Items listed in a dataset
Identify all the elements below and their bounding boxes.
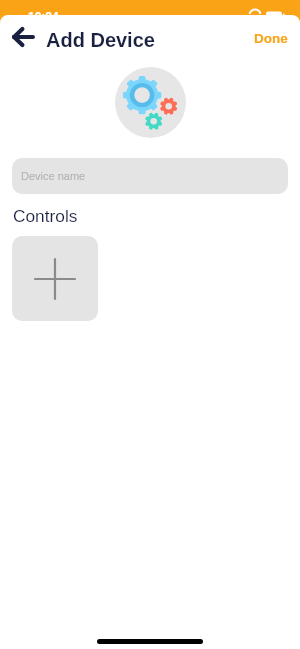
button[interactable]: Done <box>242 23 300 54</box>
button[interactable]: Device name <box>12 158 288 194</box>
staticText: Add Device <box>46 29 155 51</box>
staticText: Done <box>254 31 288 46</box>
button[interactable]: Add control <box>12 236 98 321</box>
staticText: Device name <box>21 170 86 182</box>
staticText: 10:24 <box>28 10 59 23</box>
button[interactable]: Back <box>4 17 43 57</box>
staticText: Controls <box>13 206 78 225</box>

Task to carry out ▸ Your reply should be only the count of lines in the entries above that contain the word "Device".

Output ▸ 3